TRANSFERABILITY OF OPTIONS. During the lifetime of the Participant, an Option shall be exercisable only by the Participant or by the Participant’s guardian or legal representative. No Option shall be assignable or transferable by the Participant, except by will or by the laws of descent and distribution. Notwithstanding the foregoing, to the extent permitted by the Board, in its sole discretion, and as set forth in the Option Agreement evidencing such Option, a Nonqualified Stock Option shall be assignable or transferable.


7.

CHANGE IN CONTROL.


In the event of a Change in Control, the surviving, continuing, successor, or purchasing corporation or other business entity or parent thereof, as the case may be (the “Acquiring Corporation”), may, without the consent of any Participant, either assume the Company’s rights and obligations under outstanding Options or substitute for such outstanding Options substantially equivalent options for, or in relation to, the Acquiring Corporation’s stock.


8.

TERMINATION OR AMENDMENT OF PLAN.


The Plan shall terminate ten (10) years from its effective date.

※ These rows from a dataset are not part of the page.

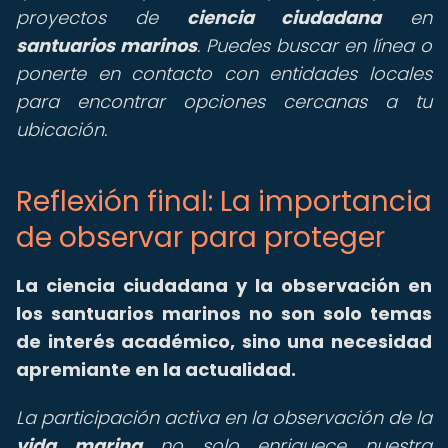
proyectos de
ciencia ciudadana
en
santuarios marinos
. Puedes buscar en línea o
ponerte en contacto con entidades locales
para encontrar opciones cercanas a tu
ubicación.
Reflexión final: La importancia
de observar para proteger
La ciencia ciudadana y la observación en
los santuarios marinos no son solo temas
de interés académico, sino una necesidad
apremiante en la actualidad.
La participación activa en la observación de la
vida marina
no solo enriquece nuestra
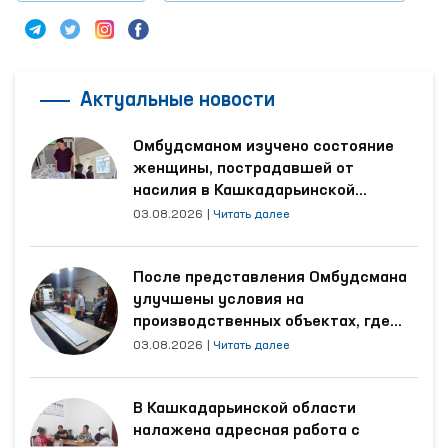
Актуальные новости
Омбудсманом изучено состояние
женщины, пострадавшей от
насилия в Кашкадарьинской
области
03.08.2026
|
Читать далее
После представления Омбудсмана
улучшены условия на
производственных объектах, где
трудятся осуждённые
03.08.2026
|
Читать далее
В Кашкадарьинской области
налажена адресная работа с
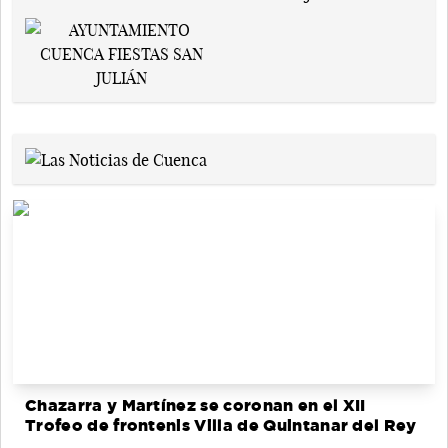
Chazarra y Martínez se coronan en el XII
Trofeo de frontenis Villa de Quintanar del Rey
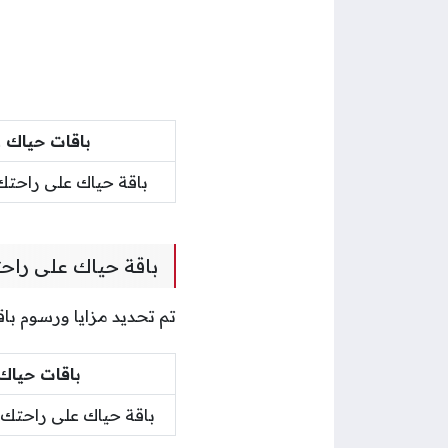
باقات حياك 
باقة حياك على راحت
باقة حياك على راحت
تم تحديد مزايا ورسوم باق
باقات حياك
باقة حياك على راحتك 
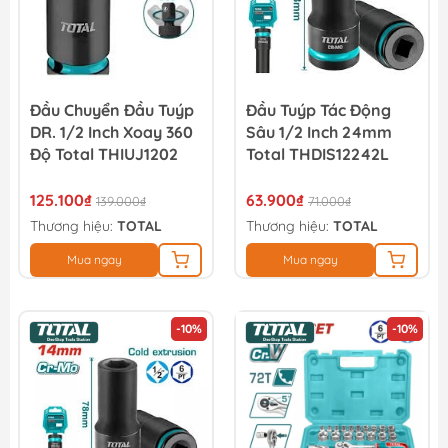
Đầu Chuyển Đầu Tuýp
Đầu Tuýp Tác Động
DR. 1/2 Inch Xoay 360
Sâu 1/2 Inch 24mm
Độ Total THIUJ1202
Total THDIS12242L
125.100₫
63.900₫
139.000₫
71.000₫
Thương hiệu:
TOTAL
Thương hiệu:
TOTAL
Mua ngay
Mua ngay
-10%
-10%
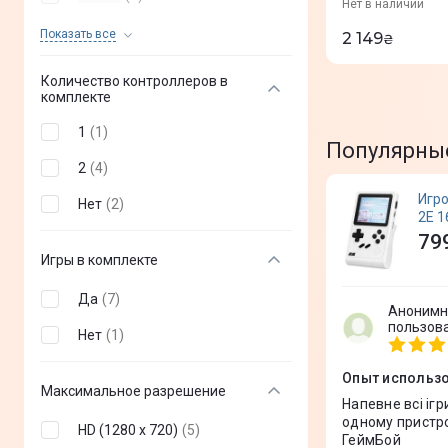
Нет в наличии
1 Тб
(
0
)
Показать все
2 149
₴
2 Тб
(
0
)
Количество контроллеров в
комплекте
1
(
1
)
Популярны
2
(
4
)
Игро
Нет
(
2
)
2Е 1
2E1
79
Игры в комплекте
Да
(
7
)
Аноним
пользов
Нет
(
1
)
Опыт использ
Максимальное разрешение
Напевне всі ігр
одному пристрої
HD (1280 x 720)
(
5
)
ГеймБой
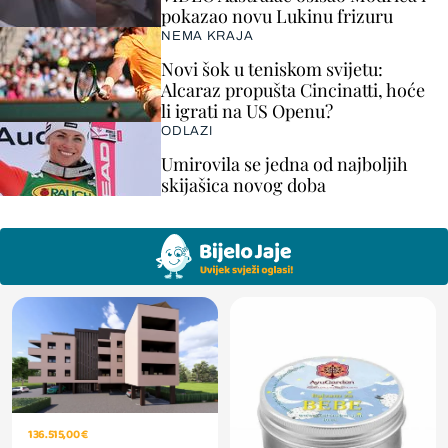
pokazao novu Lukinu frizuru
NEMA KRAJA
Novi šok u teniskom svijetu:
Alcaraz propušta Cincinatti, hoće
li igrati na US Openu?
ODLAZI
Umirovila se jedna od najboljih
skijašica novog doba
136.515,00 €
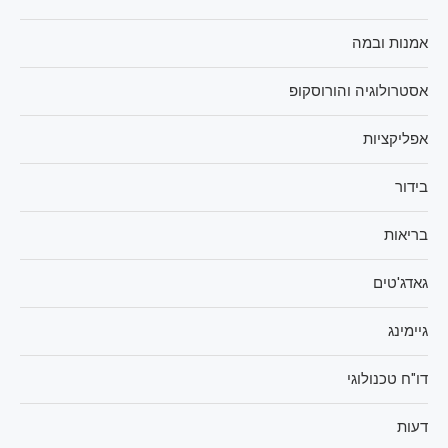
אמנות ובמה
אסטרולוגיה והורוסקופ
אפליקציות
בידור
בריאות
גאדג'טים
גיימינג
דו"ח טכנולוגי
דעות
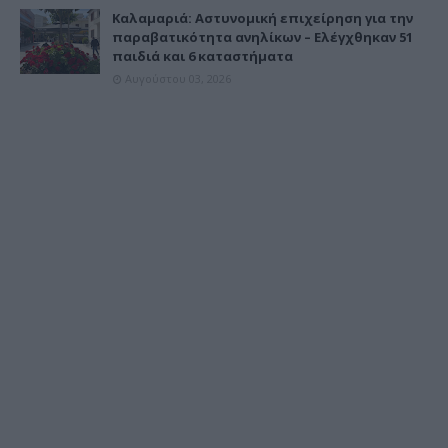
Καλαμαριά: Αστυνομική επιχείρηση για την
παραβατικότητα ανηλίκων – Ελέγχθηκαν 51
παιδιά και 6 καταστήματα
Αυγούστου 03, 2026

The Board may terminate or amend the Plan at any time. No termination or amendment of the Plan shall affect any then outstanding Award unless expressly provided by the Board.


9.

MISCELLANEOUS PROVISIONS.


9.1

NO RIGHTS OF STOCKHOLDER. Prior to the date on which an Option is exercised, neither the Participant, nor a Beneficiary or any other successor in interest will be, or will have any of the rights and privileges of, a stockholder with respect to any Stock issuable upon the exercise of such Option.


9.2

NO RIGHT TO CONTINUED EMPLOYMENT. Nothing contained herein shall be deemed to give any person any right to employment by the Company or by a Participating Company, or to interfere with the right of the Company or a Participating Company to discharge any person at any time without regard to the effect that such discharge will have upon such person’s rights or potential rights, if any, under the Plan. The provisions of the Plan are in addition to, and not a limitation on, any rights a Participant may have against the Company or a Participating Company by reason of any employment or other agreement with the Company or a Participating Company.


9.3

SEVERABILITY. If any provision of this Plan is held to be illegal or invalid for any reason, the remaining provisions are to remain in full force and effect and are to be construed and enforced in accordance with the purposes of the Plan as if the illegal or invalid provision or provisions did not exist.